Perhaps the note was struck with Christmas, where even in the ‘50s a strain of music before 1800 was heard here and there. I surely remember the weekend morning radio program dear Bob Davis hosted on WGMS. It was baroque music when we were just having a second wave of rediscovery: My bedside clock radio, so important a way in the darkness of night to contact the revolutionaries in the vast cultural conspiracy (Rock ‘n’ Roll, the ultimate sedition!), became a sunny window into another era entirely on those mornings.
Parents I considered hopelessly oppressive freely allowed me to venture downtown to attend the amazing presentations of the Washington Performing Arts Society. I often told Patrick Hayes of the impact that seeing “Daniel and the Lions Den” or the Prague Madrigal Singers had on my heart (and soul).
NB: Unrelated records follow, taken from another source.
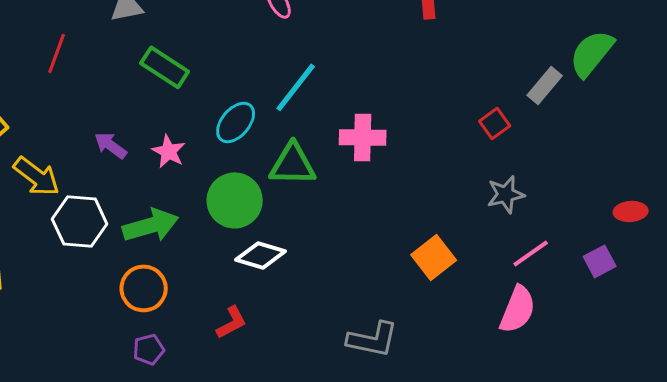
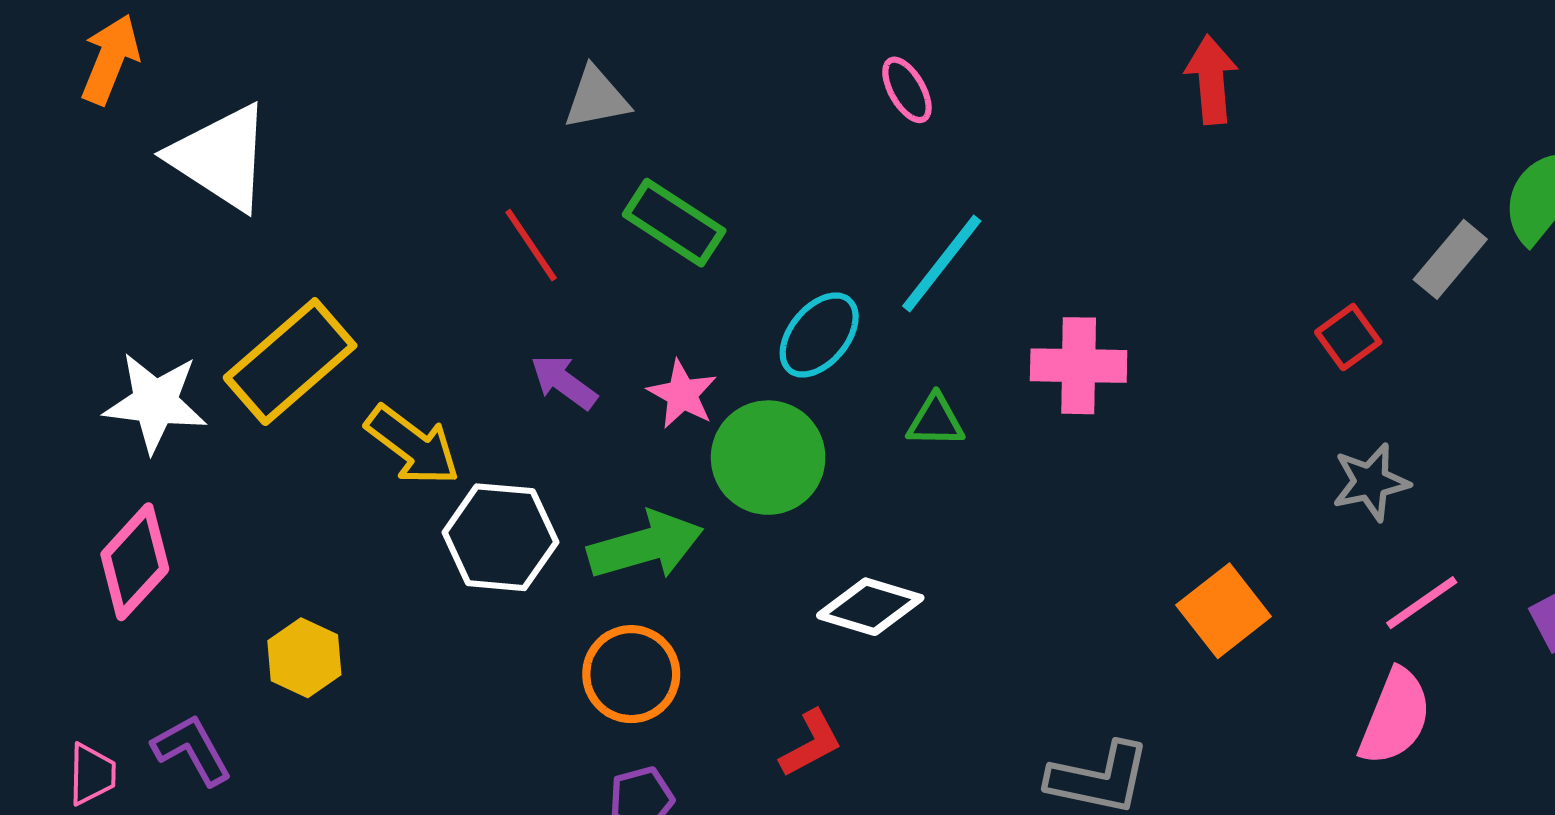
red line: (57, 53) -> (531, 245), moved, turned -54
green triangle: (293, 164) -> (936, 421), size x0.6
green circle: (235, 200) -> (768, 458), moved

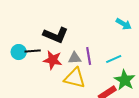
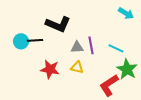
cyan line: (114, 59) -> (116, 48), turned 49
red star: (53, 60) -> (50, 69), moved
yellow triangle: (75, 78) -> (77, 67), size x0.6

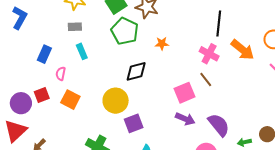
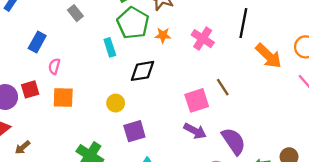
gray rectangle: (75, 27) -> (75, 13), turned 48
orange star: (162, 43) -> (163, 35), moved
cyan rectangle: (82, 51) -> (110, 47), moved
pink cross: (209, 54) -> (203, 39), moved
orange square: (70, 100) -> (63, 98), turned -30
yellow circle: (116, 101) -> (116, 103), size x0.6

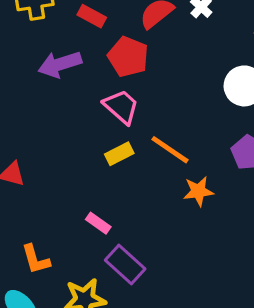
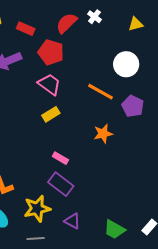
orange line: (170, 150) -> (101, 92), moved
pink rectangle: (98, 223) -> (60, 158), moved

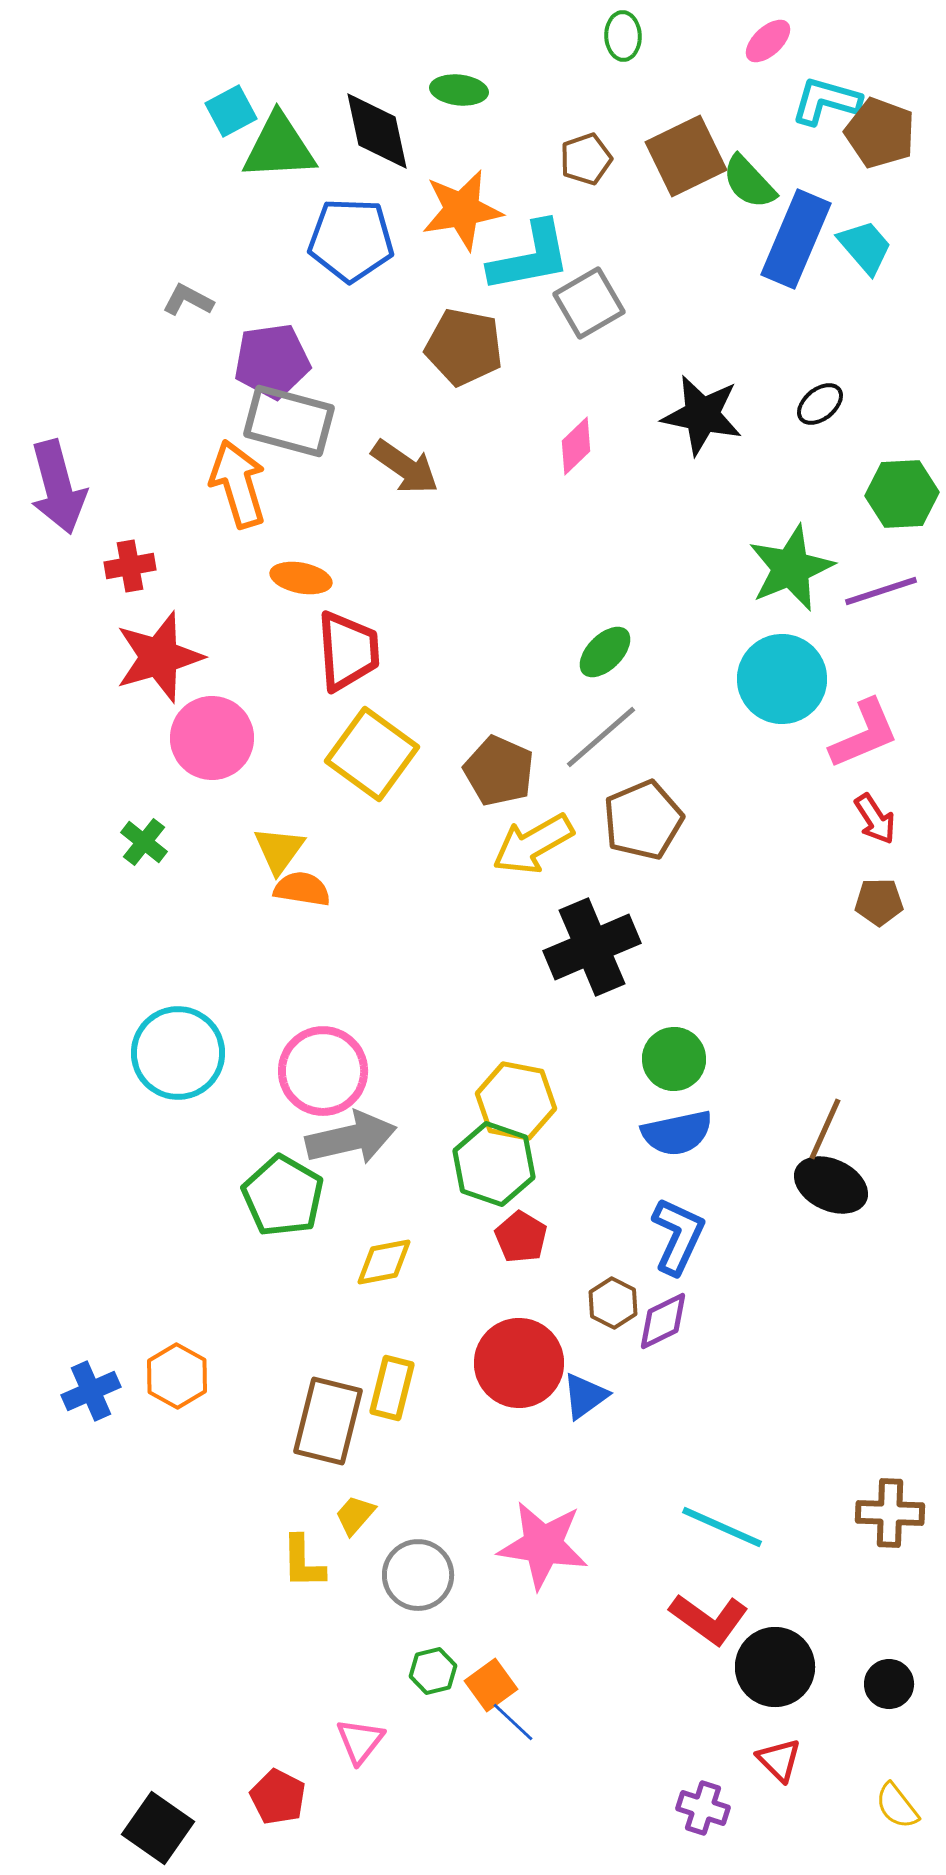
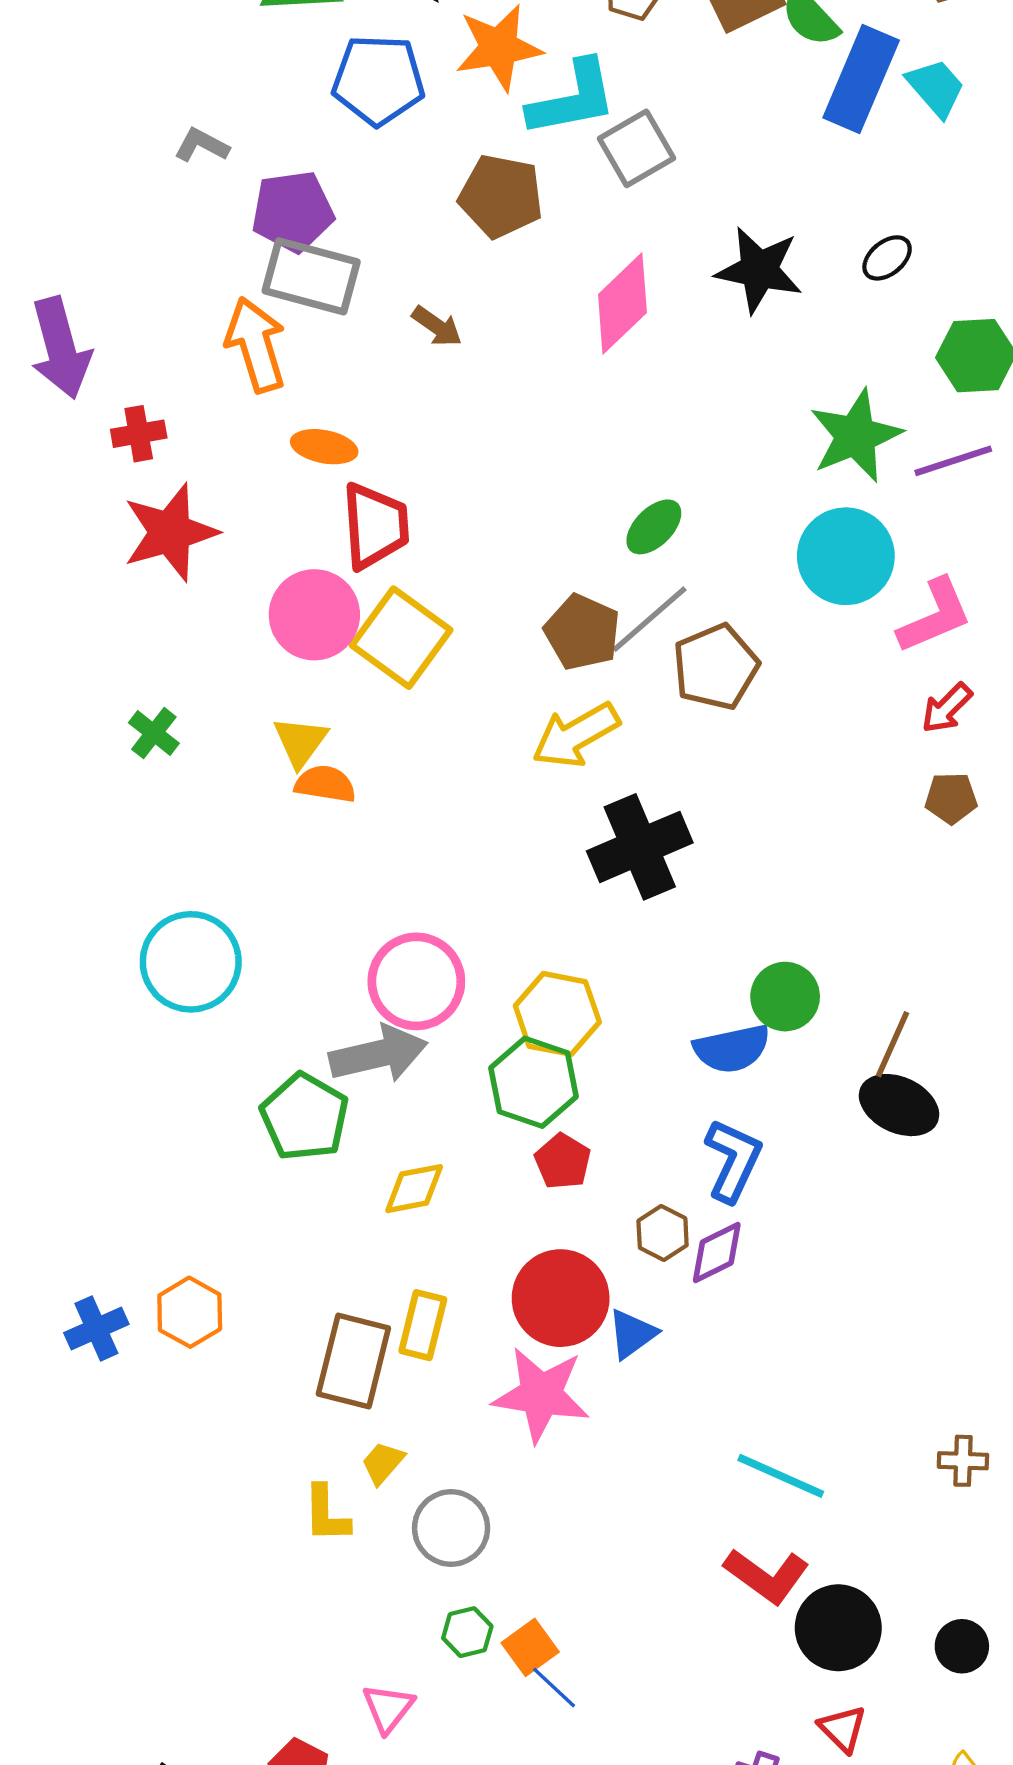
pink diamond: (576, 446) -> (622, 304), size x1.6
brown arrow: (405, 467) -> (437, 326), size x0.7
pink circle: (212, 738) -> (314, 615), moved
brown pentagon: (499, 771) -> (582, 632), moved
red arrow: (875, 819) -> (947, 708), turned 78
brown pentagon: (643, 820) -> (716, 667), moved
green circle: (674, 1059) -> (785, 997), moved
pink circle: (323, 1071) -> (416, 981), moved
brown cross: (890, 1513) -> (963, 1461), size x0.7
pink star: (543, 1545) -> (541, 1395), moved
At the Library of Congress, I became a regular attendee of Alfred Deller’s occasional appearances, eventually hanging around backstage. “Who was the greatest of all these composers from before?”
“Josquin Desprez,” he told me. “You’ll never be sorry for investing time with him,” and I never have.
The endless stretch of time from that moment to my first radio job (ok, only seven years—but as we all know, those years from 18 to 25 are the times we measure in dog years) led to finally joining a public radio station in 1975. At WJCT in Jacksonville, Florida, an unlikely program called “Musica Antiqua” began, and even though I did not host it for more than six months, it continued on air there for 25 years.
That was the name I first brought before the then-music director of WETA, Martin Goldsmith, in 1978. There were two programs he already had going then: his own “Tudors and Stewarts,” and NPR’s “Cathedral, Courts, and Countryside.” So, the music was in the air, as it were. The first special was ninety minutes allowed at 11:30 p.m. during Easter evening before sign off. I chose mostly chant for the season, since that was the most neglected form of early music then broadcast (although that which received the highest record sales!).
Occasional specials followed, and with Easter 1980, a regular program began. Since an ensemble already existed in town called Musica Antiqua, their director informed me early on I needed another name. That process gave birth to the summation of what the program is and was: “The sources and mainstreams of European music for the thousand years before the birth of Bach: a Millennium of Music.”
THE TOP 5 SHOWS IN MoM’S HISTORY:
1). CHANT—While the program had often used performances by the monks of Santo Domingo de Silos, the packaging put them (and chant in general) on the map. My only Platinum Disc then, or ever.
2). SONGS OF THE SIBYLS—Reconstructions of the predictions of the ancient mystical women who advised Caesars and poets, this pre-Christian expression kept alive in Christianity’s early years was hair-raisingly reconstructed by the Hesperion XX ensemble—popular enough for the ensemble to produce three sequels..
3). ANGEL’S VISIT—Norwegian feminist icon Anne-Lise Berntsen reconstructing late medieval and renaissance Nordic folksong in an ancient church with a contemporary organist-composer…as unlikely, and fabulous, as it sounds.
4). TOP 10 EARLY MUSIC RECORDINGS—From 1986 until 2001, Fr. Jerome Weber of Fanfare and Goldberg magazines would chose the best discs of the year, from chant to early baroque—record companies noted a jump in sales from 10 to 15% overnight.
5). SERVICES FOM A DALMATIAN CATHEDRAL—The 2002 Utrecht Festival featured a series of performances from ancient Croatia that were heart-rending and soul-expanding—in this ancient crossroads of empire, everything from east and west was poured into a musical mosaic that truly sounds like nothing else.
- An article by Robert Aubry Davis printed in the WETA magazine, Washington, D.C.